### Task prompt
The task calls for each record to be given again unchanged, minus any pictures.

(Extracted data entries)
○ ○ ○ ○

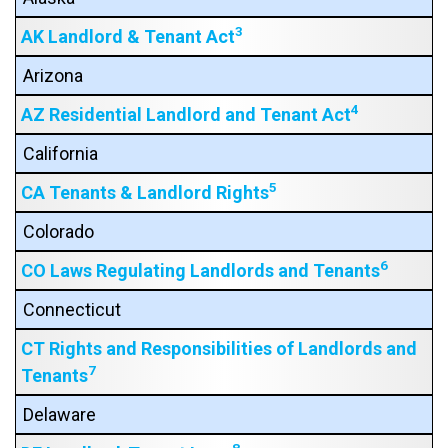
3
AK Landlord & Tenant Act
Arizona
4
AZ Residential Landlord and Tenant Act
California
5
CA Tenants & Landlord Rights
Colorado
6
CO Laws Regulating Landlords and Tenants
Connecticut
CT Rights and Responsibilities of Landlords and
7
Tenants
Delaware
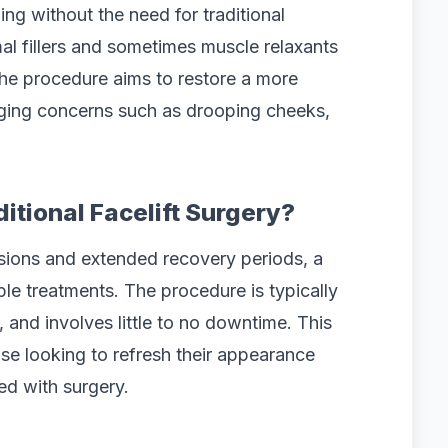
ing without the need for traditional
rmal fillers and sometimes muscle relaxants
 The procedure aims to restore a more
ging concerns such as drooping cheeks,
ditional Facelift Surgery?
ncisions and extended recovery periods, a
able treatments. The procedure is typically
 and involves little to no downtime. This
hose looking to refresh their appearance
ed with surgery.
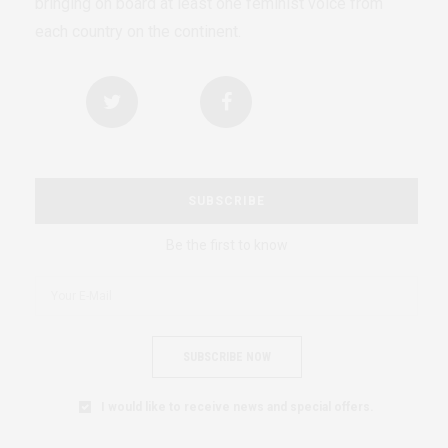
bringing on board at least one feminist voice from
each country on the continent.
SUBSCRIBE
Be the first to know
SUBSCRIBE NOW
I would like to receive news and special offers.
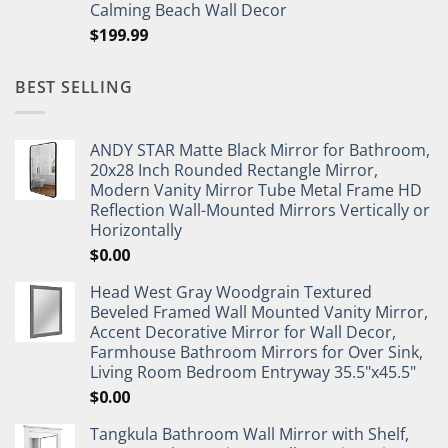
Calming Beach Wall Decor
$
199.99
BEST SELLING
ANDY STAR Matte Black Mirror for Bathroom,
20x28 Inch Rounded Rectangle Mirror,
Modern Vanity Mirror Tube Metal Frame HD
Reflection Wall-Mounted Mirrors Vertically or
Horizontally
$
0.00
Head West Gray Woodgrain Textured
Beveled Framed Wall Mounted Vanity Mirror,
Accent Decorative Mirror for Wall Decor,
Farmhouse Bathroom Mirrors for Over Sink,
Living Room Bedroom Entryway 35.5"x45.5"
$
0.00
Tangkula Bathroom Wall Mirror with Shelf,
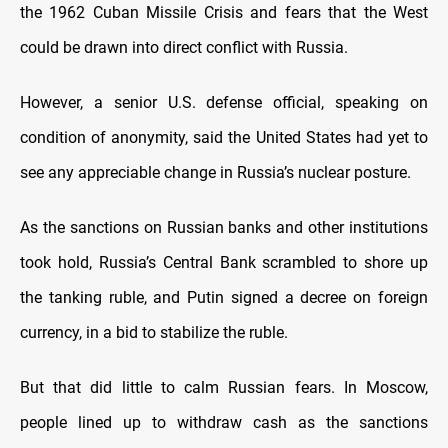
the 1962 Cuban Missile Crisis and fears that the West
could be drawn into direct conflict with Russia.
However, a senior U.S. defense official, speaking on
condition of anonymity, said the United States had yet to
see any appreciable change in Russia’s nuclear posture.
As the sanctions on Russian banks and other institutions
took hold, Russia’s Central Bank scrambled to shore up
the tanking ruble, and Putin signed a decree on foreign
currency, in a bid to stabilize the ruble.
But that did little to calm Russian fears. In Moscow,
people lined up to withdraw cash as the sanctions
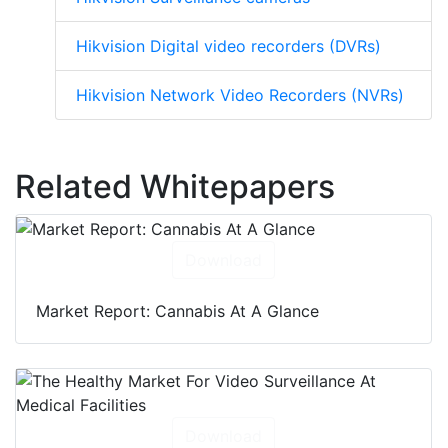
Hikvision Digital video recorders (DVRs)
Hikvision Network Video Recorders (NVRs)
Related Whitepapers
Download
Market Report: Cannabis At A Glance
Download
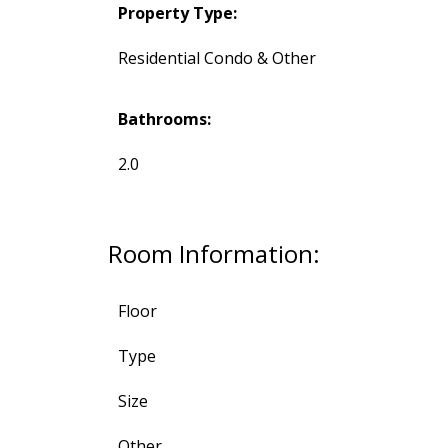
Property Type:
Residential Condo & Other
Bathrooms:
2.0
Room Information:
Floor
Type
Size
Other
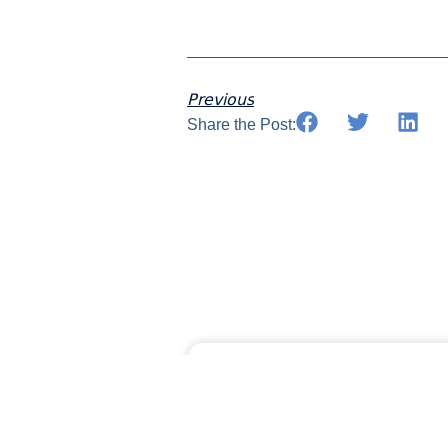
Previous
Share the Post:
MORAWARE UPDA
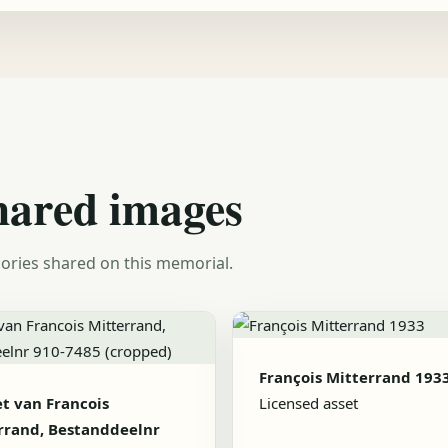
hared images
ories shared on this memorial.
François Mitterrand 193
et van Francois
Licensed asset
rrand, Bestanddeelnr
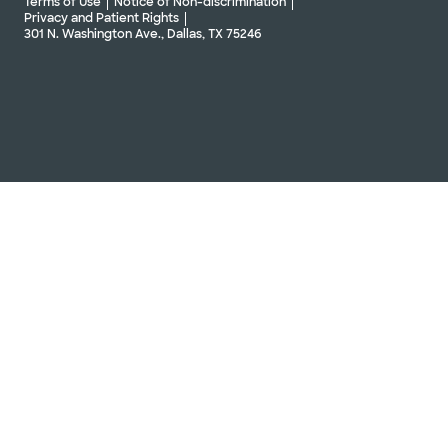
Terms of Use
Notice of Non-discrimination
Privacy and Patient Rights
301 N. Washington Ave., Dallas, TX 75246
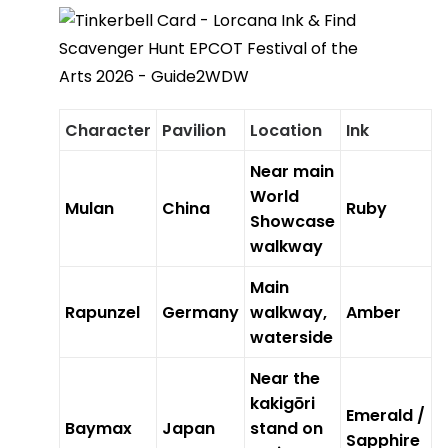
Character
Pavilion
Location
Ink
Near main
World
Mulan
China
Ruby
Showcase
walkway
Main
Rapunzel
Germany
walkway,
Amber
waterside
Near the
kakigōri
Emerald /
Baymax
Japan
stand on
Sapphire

○ ○ ○ ○

### Completed exercise
3
AK Landlord & Tenant Act
Arizona
4
AZ Residential Landlord and Tenant Act
California
5
CA Tenants & Landlord Rights
Colorado
6
CO Laws Regulating Landlords and Tenants
Connecticut
CT Rights and Responsibilities of Landlords and
7
Tenants
Delaware
ing without the need for traditional
rmal fillers and sometimes muscle relaxants
 The procedure aims to restore a more
ging concerns such as drooping cheeks,
ditional Facelift Surgery?
ncisions and extended recovery periods, a
able treatments. The procedure is typically
 and involves little to no downtime. This
hose looking to refresh their appearance
ed with surgery.
bringing on board at least one feminist voice from
each country on the continent.
SUBSCRIBE
Be the first to know
SUBSCRIBE NOW
I would like to receive news and special offers.
Calming Beach Wall Decor
$
199.99
BEST SELLING
ANDY STAR Matte Black Mirror for Bathroom,
20x28 Inch Rounded Rectangle Mirror,
Modern Vanity Mirror Tube Metal Frame HD
Reflection Wall-Mounted Mirrors Vertically or
Horizontally
$
0.00
Head West Gray Woodgrain Textured
Beveled Framed Wall Mounted Vanity Mirror,
Accent Decorative Mirror for Wall Decor,
Farmhouse Bathroom Mirrors for Over Sink,
Living Room Bedroom Entryway 35.5"x45.5"
$
0.00
Tangkula Bathroom Wall Mirror with Shelf,
the 1962 Cuban Missile Crisis and fears that the West
could be drawn into direct conflict with Russia.
However, a senior U.S. defense official, speaking on
condition of anonymity, said the United States had yet to
see any appreciable change in Russia’s nuclear posture.
As the sanctions on Russian banks and other institutions
took hold, Russia’s Central Bank scrambled to shore up
the tanking ruble, and Putin signed a decree on foreign
currency, in a bid to stabilize the ruble.
But that did little to calm Russian fears. In Moscow,
people lined up to withdraw cash as the sanctions
Hikvision Digital video recorders (DVRs)
Hikvision Network Video Recorders (NVRs)
Related Whitepapers
Download
Market Report: Cannabis At A Glance
Download
Property Type:
Residential Condo & Other
Bathrooms:
2.0
Room Information:
Floor
Type
Size
Other
Previous
Share the Post:
MORAWARE UPDA
hared images
ories shared on this memorial.
François Mitterrand 193
et van Francois
Licensed asset
rrand, Bestanddeelnr
Terms of Use
Notice of Non-discrimination
Privacy and Patient Rights
301 N. Washington Ave., Dallas, TX 75246
Character
Pavilion
Location
Ink
Near main
World
Mulan
China
Ruby
Showcase
walkway
Main
Rapunzel
Germany
walkway,
Amber
waterside
Near the
kakigōri
Emerald /
Baymax
Japan
stand on
Sapphire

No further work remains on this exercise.